Should you spend a million to protect a penny?
Should you spend a million to protect a penny?
Seems absurd and yet it happens daily. People spend money that doesn't increase cost for the cybercriminals.
Human nature deals with incentives and beliefs. If you believe there is a way to spend $100 and get $1000, you will every time.
In reality, a 10x ROI would come with risk of loss. Risk management comes in here and attempts to look at how likely and how impactful different losses would be and thus how much should be spent to avoid them.
Organizations implementing risk management always want to ensure the amount spent on a mitigation are not be more than the expected loss. For cases like natural disasters, this can be predicted reasonably well because there is a good handle on the types of events that might happen and what impact they would have.
These costs can be estimated and the organization can decide how much to spend on mitigations like storm shutters or different materials. The types of mitigations are well-understood and residual risk can be transferred to an insurance carrier who will cover if everything else gets by.
With all of these pieces in place, the org is protected from natural disasters.
Now, how much applies to cybersecurity?
The organization similarly conducts risk assessments and benchmarks to understand what they should prevent against. They may also have industry-specific requirements that compel certain controls.
All of these come with cost. Cost to hire employees to manage, cost to license, cost to deploy. Through the risk management approach, these can be matched up to threats and any residual risk transferred in the form of cyber insurance.
The trick with cybersecurity is that new techniques are discovered daily. The complexity and ever-changing nature of information systems contrasts with natural threats which have low odds that rain starts suddenly flowing up from the ground or actively seeks out new ways into a building. There is massive incentive for actors to look for novel techniques with the ever-increasing amount of value in the digital world.

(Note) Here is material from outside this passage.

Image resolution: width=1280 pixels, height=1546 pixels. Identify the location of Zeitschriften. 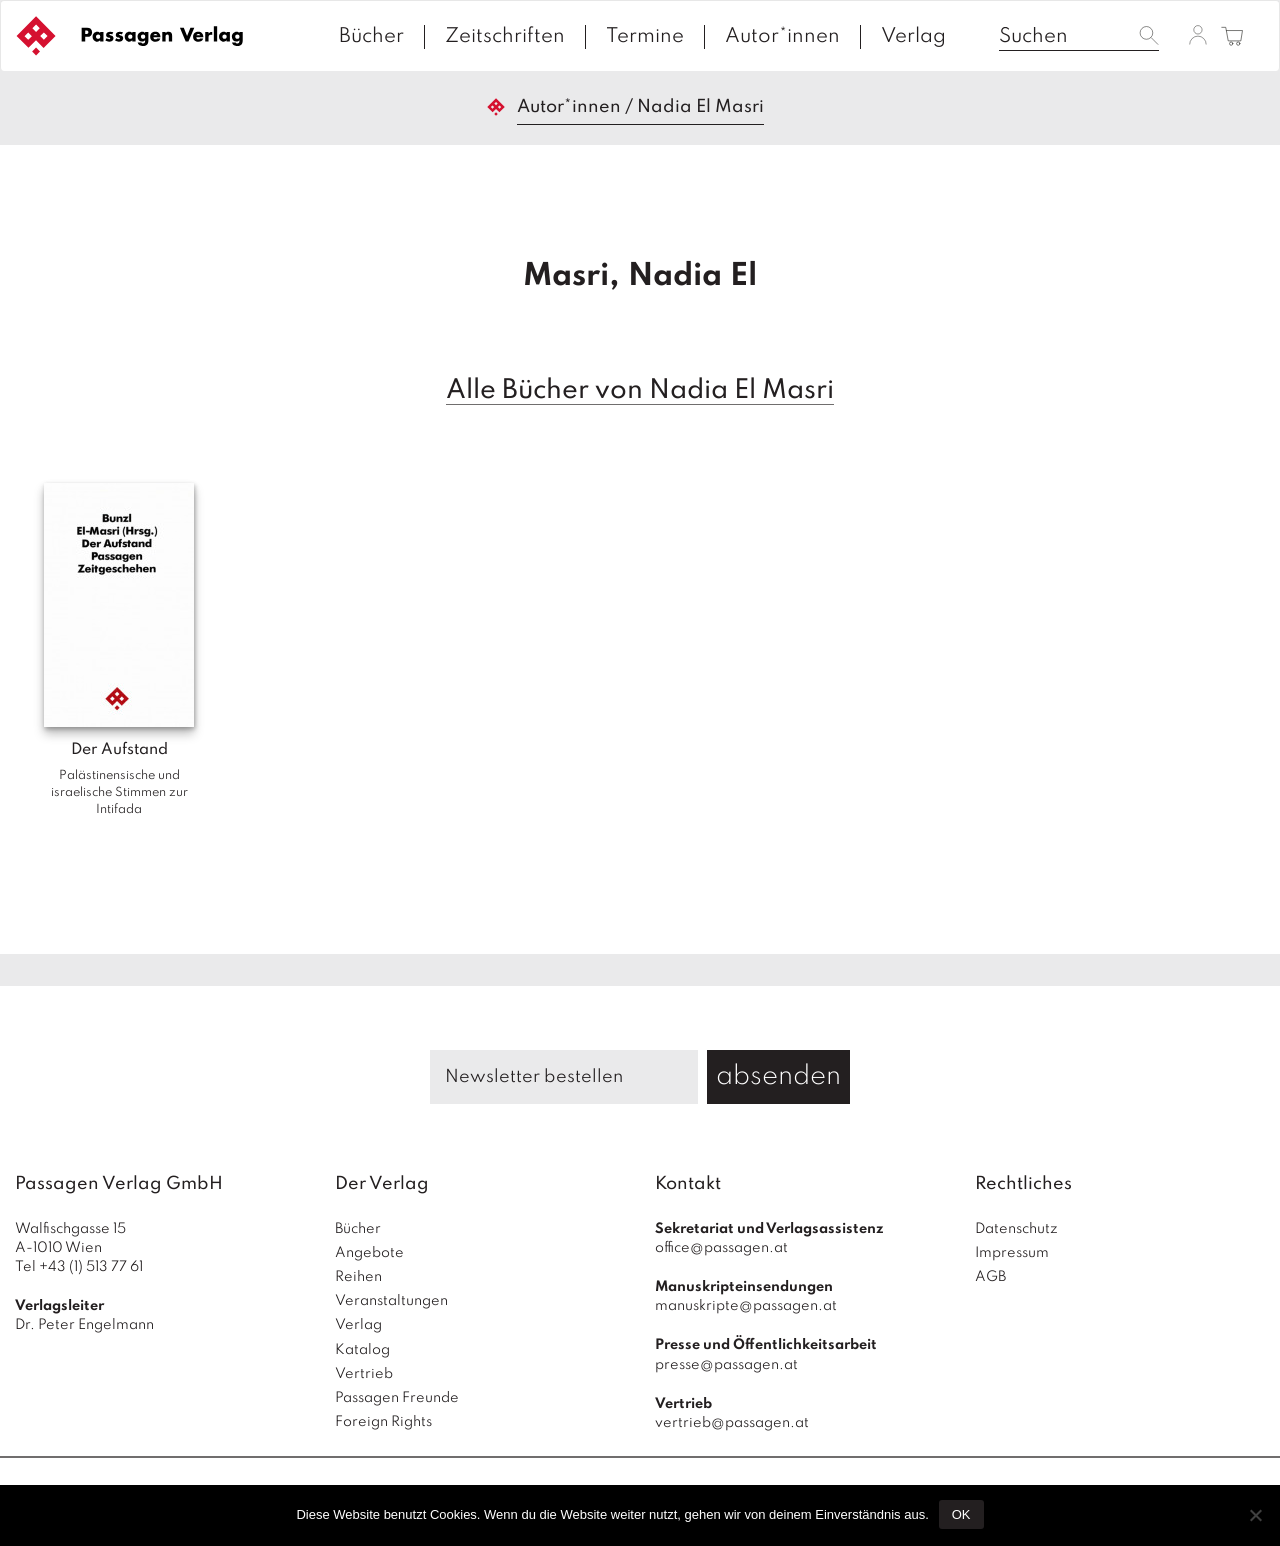
(505, 37).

This leads to a tendency in the security world to be risk averse towards low-likelihood, high impact scenarios -- "Attackers could do <x>!". Security vendors have a clear incentive to do this because more fear of high sophistication attacks means more customers. Cyber professionals have an incentive to drive this because showing that you are the most clever at finding new offensive or defensive techniques leads to accolades and conference speaking engagements.
A better approach is to look at what value your business would bring and what threats are willing to go after this. This form of incentive-based risk management looks at what the cybercriminals are motivated by and then determines the best mitigation techniques that avoid spending a million to protect a penny.